- Information
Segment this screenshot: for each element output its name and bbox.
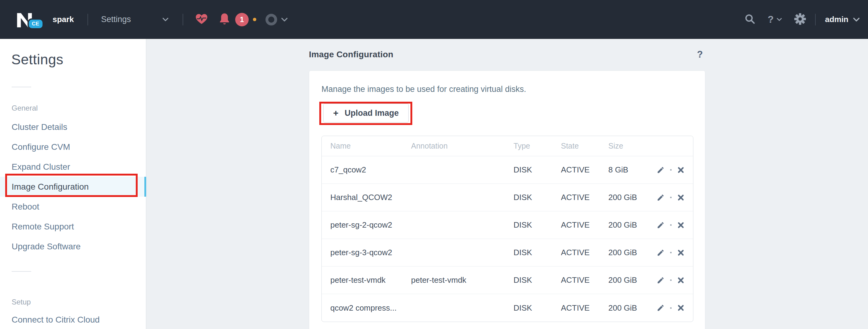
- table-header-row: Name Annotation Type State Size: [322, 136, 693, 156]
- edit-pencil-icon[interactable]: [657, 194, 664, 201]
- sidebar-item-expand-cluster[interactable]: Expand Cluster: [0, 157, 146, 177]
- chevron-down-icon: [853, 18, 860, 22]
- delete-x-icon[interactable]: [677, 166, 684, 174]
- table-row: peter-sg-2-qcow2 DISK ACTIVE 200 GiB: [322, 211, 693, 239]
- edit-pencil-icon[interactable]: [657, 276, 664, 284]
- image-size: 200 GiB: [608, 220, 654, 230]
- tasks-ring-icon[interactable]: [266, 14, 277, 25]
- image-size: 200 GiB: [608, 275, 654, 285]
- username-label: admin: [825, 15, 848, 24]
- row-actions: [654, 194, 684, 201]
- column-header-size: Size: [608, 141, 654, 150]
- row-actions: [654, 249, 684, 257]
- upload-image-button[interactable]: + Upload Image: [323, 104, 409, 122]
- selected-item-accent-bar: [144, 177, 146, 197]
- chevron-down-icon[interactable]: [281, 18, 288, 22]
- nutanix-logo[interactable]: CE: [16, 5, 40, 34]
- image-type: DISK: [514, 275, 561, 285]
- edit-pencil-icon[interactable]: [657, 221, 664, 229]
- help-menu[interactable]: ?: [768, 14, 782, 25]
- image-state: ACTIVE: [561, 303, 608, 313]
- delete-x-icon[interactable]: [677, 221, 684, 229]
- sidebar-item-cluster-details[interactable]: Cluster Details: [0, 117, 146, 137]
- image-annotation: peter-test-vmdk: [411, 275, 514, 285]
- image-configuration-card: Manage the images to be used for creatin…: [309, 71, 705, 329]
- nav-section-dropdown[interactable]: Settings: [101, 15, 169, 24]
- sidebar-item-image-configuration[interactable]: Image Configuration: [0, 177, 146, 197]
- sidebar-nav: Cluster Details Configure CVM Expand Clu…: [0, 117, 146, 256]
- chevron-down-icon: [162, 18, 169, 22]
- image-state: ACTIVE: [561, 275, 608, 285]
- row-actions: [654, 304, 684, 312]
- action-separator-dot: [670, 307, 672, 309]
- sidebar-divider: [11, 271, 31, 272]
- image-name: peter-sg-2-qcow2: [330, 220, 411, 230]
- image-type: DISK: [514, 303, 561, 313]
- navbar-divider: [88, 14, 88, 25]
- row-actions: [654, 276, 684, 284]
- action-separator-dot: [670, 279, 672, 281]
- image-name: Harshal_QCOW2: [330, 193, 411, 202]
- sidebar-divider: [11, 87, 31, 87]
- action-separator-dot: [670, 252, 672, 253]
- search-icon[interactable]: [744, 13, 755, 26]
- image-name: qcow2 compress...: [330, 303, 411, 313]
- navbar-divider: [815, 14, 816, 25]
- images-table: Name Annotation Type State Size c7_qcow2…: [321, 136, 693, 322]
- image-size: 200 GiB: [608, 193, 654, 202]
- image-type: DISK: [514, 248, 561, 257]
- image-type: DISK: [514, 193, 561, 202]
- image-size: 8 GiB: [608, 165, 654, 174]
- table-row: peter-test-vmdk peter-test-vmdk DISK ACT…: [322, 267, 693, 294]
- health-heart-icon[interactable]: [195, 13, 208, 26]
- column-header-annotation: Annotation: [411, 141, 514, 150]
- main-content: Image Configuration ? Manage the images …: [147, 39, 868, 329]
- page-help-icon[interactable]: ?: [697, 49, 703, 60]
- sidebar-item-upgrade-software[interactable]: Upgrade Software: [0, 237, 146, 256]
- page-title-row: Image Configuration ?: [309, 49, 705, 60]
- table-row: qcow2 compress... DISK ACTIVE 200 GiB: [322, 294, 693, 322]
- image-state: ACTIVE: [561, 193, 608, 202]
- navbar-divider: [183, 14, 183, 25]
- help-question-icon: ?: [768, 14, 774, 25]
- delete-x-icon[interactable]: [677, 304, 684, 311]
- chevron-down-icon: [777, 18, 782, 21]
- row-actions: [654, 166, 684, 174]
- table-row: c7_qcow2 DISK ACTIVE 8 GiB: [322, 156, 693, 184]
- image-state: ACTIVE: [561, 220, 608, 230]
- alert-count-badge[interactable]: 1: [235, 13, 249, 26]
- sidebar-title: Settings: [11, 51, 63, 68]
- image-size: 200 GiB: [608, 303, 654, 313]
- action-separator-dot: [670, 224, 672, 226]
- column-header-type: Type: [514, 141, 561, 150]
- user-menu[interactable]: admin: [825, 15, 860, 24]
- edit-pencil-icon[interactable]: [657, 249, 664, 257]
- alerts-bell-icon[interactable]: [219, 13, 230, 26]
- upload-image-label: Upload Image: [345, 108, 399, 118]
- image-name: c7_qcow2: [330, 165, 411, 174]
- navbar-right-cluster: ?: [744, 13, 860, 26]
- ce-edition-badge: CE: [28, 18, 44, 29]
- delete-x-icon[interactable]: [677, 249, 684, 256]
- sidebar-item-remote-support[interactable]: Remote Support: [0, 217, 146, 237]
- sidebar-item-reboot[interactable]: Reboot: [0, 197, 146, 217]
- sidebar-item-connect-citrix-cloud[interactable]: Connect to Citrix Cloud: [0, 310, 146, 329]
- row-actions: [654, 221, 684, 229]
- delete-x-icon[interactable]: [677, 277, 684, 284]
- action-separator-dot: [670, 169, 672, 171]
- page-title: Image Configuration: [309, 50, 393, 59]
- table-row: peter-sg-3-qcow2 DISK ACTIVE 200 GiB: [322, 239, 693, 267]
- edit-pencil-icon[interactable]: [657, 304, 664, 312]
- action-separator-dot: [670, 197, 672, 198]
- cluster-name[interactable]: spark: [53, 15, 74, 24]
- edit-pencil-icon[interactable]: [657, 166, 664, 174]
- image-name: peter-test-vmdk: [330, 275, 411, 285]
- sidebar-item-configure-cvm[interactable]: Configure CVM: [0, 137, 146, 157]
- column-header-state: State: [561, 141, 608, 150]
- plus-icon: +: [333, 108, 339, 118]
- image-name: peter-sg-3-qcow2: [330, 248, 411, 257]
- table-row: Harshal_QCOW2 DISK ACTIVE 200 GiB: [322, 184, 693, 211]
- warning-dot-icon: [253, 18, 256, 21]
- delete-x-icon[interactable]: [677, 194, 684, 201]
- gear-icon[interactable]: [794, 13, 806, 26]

- Aim of the exercise
In the entries above, identify every line with the string "Expand".

- Output
- sidebar-item-expand-cluster[interactable]: Expand Cluster: [0, 157, 146, 177]
- sidebar-nav: Cluster Details Configure CVM Expand Clu…: [0, 117, 146, 256]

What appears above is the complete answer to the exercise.